Как и прочие долгожители, лишенный привычной дозы (Берия ни с кем не делился), он яростно затосковал по Зосе. Его единственная любовь была с ним разлучена и приневолена к сожительству с Берией. Любовницам своим нарком жизнь пролонгировать не стремился, предпочитая свежих. Соответственно умерла она уже много лет назад. Однако затянувшаяся рана на пороге небытия открылась вновь.

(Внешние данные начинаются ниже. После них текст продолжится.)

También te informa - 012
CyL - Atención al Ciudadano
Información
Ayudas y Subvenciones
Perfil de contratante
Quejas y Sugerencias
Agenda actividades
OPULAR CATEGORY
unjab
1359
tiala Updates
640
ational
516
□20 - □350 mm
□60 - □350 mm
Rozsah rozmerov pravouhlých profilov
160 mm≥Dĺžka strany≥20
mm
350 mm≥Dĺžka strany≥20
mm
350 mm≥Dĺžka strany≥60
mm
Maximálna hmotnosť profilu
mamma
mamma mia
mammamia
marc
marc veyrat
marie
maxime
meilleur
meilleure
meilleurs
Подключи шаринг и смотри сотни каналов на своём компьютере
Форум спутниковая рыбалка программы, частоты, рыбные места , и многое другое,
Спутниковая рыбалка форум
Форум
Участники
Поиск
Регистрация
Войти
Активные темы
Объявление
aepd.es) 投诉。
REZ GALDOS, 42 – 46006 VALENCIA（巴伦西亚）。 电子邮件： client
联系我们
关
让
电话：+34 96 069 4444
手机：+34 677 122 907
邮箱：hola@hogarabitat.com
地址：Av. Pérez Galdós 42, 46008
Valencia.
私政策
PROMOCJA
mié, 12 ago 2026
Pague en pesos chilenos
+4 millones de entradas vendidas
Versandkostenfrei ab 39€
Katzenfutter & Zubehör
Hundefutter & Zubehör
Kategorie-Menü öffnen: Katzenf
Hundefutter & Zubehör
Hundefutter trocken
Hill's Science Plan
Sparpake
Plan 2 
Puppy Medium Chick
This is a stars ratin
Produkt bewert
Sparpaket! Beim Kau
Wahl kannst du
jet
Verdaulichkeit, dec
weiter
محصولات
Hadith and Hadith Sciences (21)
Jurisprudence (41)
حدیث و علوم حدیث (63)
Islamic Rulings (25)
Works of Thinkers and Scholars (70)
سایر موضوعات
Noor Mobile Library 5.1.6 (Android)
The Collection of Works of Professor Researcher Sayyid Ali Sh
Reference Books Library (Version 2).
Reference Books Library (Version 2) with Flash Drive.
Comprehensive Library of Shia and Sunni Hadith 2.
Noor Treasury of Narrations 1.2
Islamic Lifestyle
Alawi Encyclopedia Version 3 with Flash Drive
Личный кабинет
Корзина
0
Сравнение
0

Убедив Лаврентия Палыча в том, что под воздействием лазерных, пси-и прочих вверенных ему излучений запасы волшебной крови могут приумножиться, он получил к драгоценной емкости доступ. Предположить злодейский умысел нарком не мог, ибо в этом сосуде жизни заключалось и обещание вечности для самого Харина. Однако истерзанная душа ученого уже не подчинялась банальной логике. С криком «Гитлер акбар!» он произвел каким-то загадочным образом полную аннигиляцию емкости с кровью и себя самого.
А тем временем обстановка на поверхности становилась все более угрожающей. В Кремле царила паника. Различные группы влияния грызлись напропалую. А их главарей приструнить было абсолютно некому. Трагизм ситуации усугублялся тем, что все ближайшие соратники Лаврентия Палыча были вовсе плохи. Они в буквальном смысле разлагались. Соответственно курировать некомпетентную и ограниченную ораву силовиков, приведенную ими к власти, было некому. Эти персонажи были вполне эффективны, только будучи направляемы невидимой, но непоколебимо властной рукой. В ее отсутствие они только хищно пилили реквизированные у олигархов активы, ни о чем ином не заботясь.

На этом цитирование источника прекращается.